07.12.21
08:29

"Est-ce que le gouvernement a besoin qu'on arrête les soins et qu'on crée des morts ?"

Ce mardi, le secteur des soins de santé manifeste aujourd'hui à  Bruxelles pour s’opposer à la vaccination obligatoire et réclamer des moyens. Gaetan Mestag, vice-président du syndicat infirmier "Union4U" et Stephen O'Brien, membre du collectif "Santé en lutte" étaient présents pour évoquer cette situation.

Gaetan Mestag, vice-président du syndicat infirmier "Union4U" invité de La Matinale annonce la couleur rapidement "Le secteur est à bout, l'INAMI le dit dans un rapport paru dans le journal du médecin, on estime à une 1,2 année le retard concernant les soins urgents et à 4 années pour récupérer les soins non-urgents".

"Les investissements doivent avoir lieu au bon endroit, on en a assez d'entendre parler d'un fond blouse blanche" explique Gaetan Mestag. Ce même fond qui avait pour but de revaloriser les personnes sur le terrain et a permis de créer 4500 postes. "On a crée, mais pas recruté, il manque toujours des infirmières dans tous les services. La charge de travail est trop importante. Il est logique qu'elles partent car les conditions sont détestables". 

Malgré les conditions dénoncées, le personnel soignant ne se sent pas toujours écouté. "1 an et demi de combats pour deux heures de rendez-vous avec un chef de cabinet"

Malgré les difficultés rencontrées au quotidien, Stephen O'Brien, membre du collectif "Santé en lutte" rappelle que la population compte sur l'éthique des professionnels de santé.  

"C'est quelque chose qui joue beaucoup" explique-t-il. 
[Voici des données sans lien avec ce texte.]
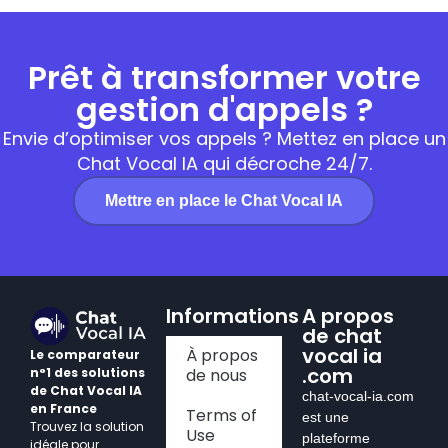
Prêt à transformer votre
gestion d'appels ?
Envie d’optimiser vos appels ? Mettez en place un
Chat Vocal IA qui décroche 24/7.
Mettre en place le Chat Vocal IA
Informations
A propos
de chat
vocal ia
À propos
Le comparateur
.com
n°1 des solutions
de nous
de Chat Vocal IA
chat-vocal-ia.com
en France
Terms of
est une
Trouvez la solution
Use
plateforme
idéale pour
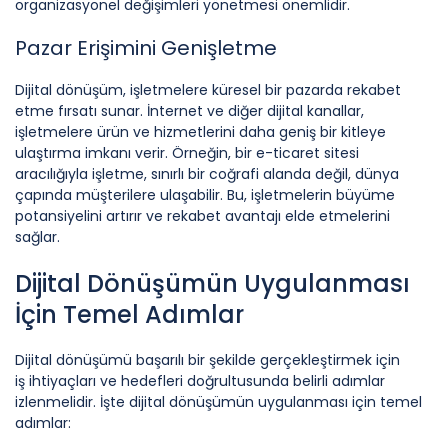
organizasyonel değişimleri yönetmesi önemlidir.
Pazar Erişimini Genişletme
Dijital dönüşüm, işletmelere küresel bir pazarda rekabet
etme fırsatı sunar. İnternet ve diğer dijital kanallar,
işletmelere ürün ve hizmetlerini daha geniş bir kitleye
ulaştırma imkanı verir. Örneğin, bir e-ticaret sitesi
aracılığıyla işletme, sınırlı bir coğrafi alanda değil, dünya
çapında müşterilere ulaşabilir. Bu, işletmelerin büyüme
potansiyelini artırır ve rekabet avantajı elde etmelerini
sağlar.
Dijital Dönüşümün Uygulanması
İçin Temel Adımlar
Dijital dönüşümü başarılı bir şekilde gerçekleştirmek için
iş ihtiyaçları ve hedefleri doğrultusunda belirli adımlar
izlenmelidir. İşte dijital dönüşümün uygulanması için temel
adımlar:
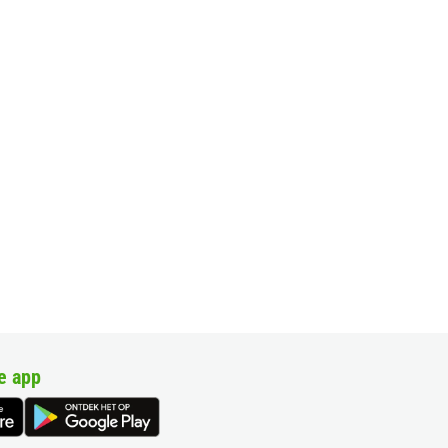
e app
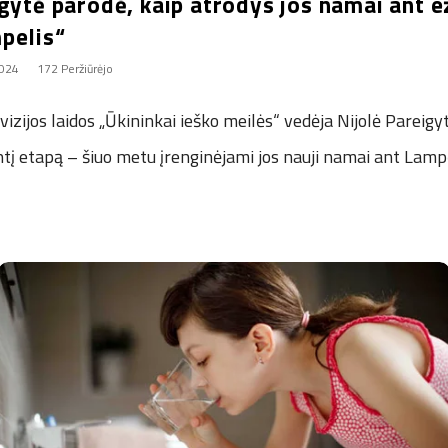
gytė parodė, kaip atrodys jos namai ant e
pelis“
2024
172 Peržiūrėjo
evizijos laidos „Ūkininkai ieško meilės“ vedėja Nijolė Pareig
ntį etapą – šiuo metu įrenginėjami jos nauji namai ant Lam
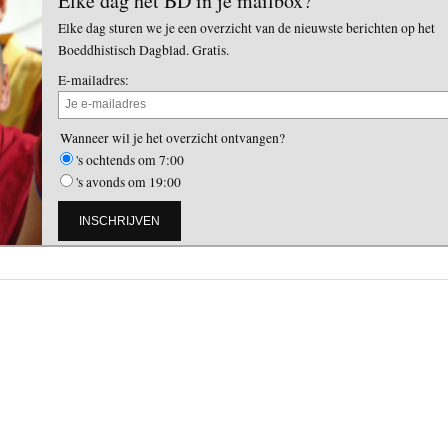
Elke dag het BD in je mailbox?
Elke dag sturen we je een overzicht van de nieuwste berichten op het
Boeddhistisch Dagblad. Gratis.
E-mailadres:
Wanneer wil je het overzicht ontvangen?
's ochtends om 7:00
's avonds om 19:00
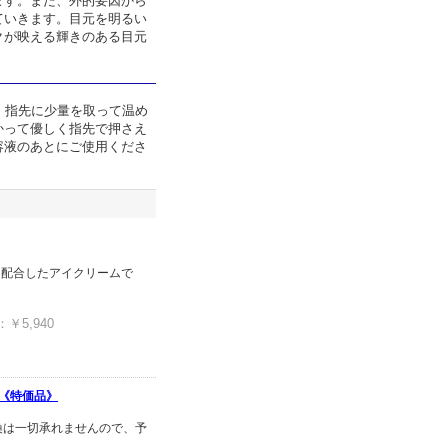
ます。また、外的要因から
ていきます。目元を明るい
クが映える輝きのある目元
。指先に少量を取って温め
かって優しく指先で押さえ
容液のあとにご使用くださ
を配合したアイクリームで
5,940
 《特価品》
換は一切承れませんので、予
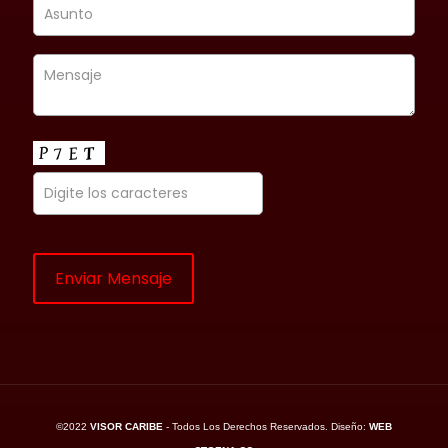
©2022
VISOR CARIBE
- Todos Los Derechos Reservados. Diseño:
WEB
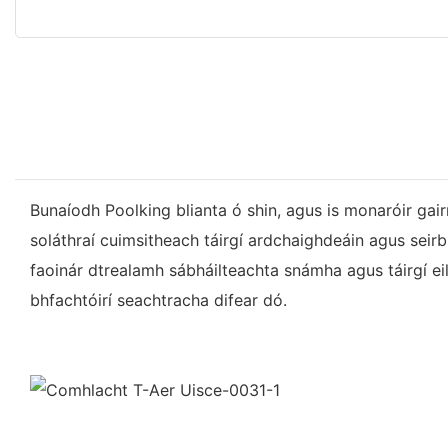
Bunaíodh Poolking blianta ó shin, agus is monaróir gair
soláthraí cuimsitheach táirgí ardchaighdeáin agus seirb
faoinár dtrealamh sábháilteachta snámha agus táirgí eil
bhfachtóirí seachtracha difear dó.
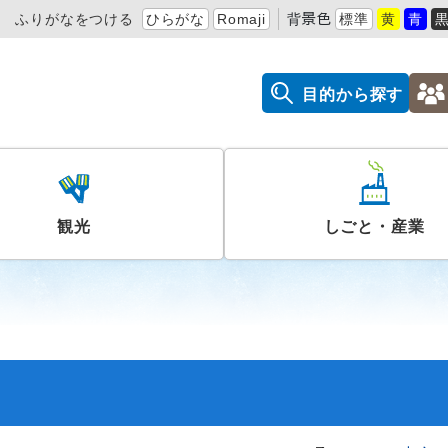
ふりがなをつける
ひらがな
Romaji
背景色
標準
黄
青
目的から探す
観光
しごと・産業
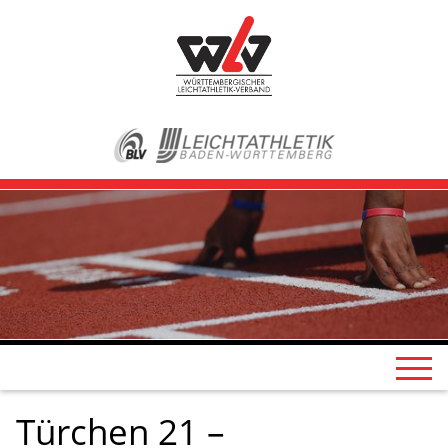
Türchen 21 –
Sujet central de cette manifestation, la vaccination obligatoire du personnel soignant. La encore, ce sujet divise. "Ce choix est très clivant. Il y a beaucoup de conflits dans les équipes à cause de cela. Plutôt que l'obligation vaccinale, je suis favorable à la levée des brevets" souligne Stephen O'Brien. 

"On est pas contre, mais pour la vaccination réfléchie et concertée. Obliger quelqu'un ne sert à rien" précise Gaetan Mestag. 

Face à la méfiance des patients, les médecins aimeraient plus de temps pour la pédagogie. "Dans mon travail de tous les jours, le gouvernement ne me donne pas assez de temps pour pouvoir parler de la vaccination" explique Stephen O'Brien.

Interrogé sur la vaccination, Jean Michel Hougardy, directeur général médical de l'hôpital Erasme se veut optimiste. "Je rêve d'un hôpital où tout le monde qui y travaille soit réellement vacciné sans distinction de professions"

Quelles sont les solutions pour sortir de cette situation ? "Il faut un milliard et demi, revaloriser les études. Aujourd'hui nous sommes prêts à aller à une grève au finish. Est-ce que le gouvernement a besoin qu'on arrête les soins et qu'on crée des morts ?" rajoute Gaetan Mestag. 

Pour Jean Michel Hougardy, il est important de revoir l'entièreté des activités de soins pour pouvoir répartir la tension et la prise en charge de l'ensemble des patients sur cette chaine.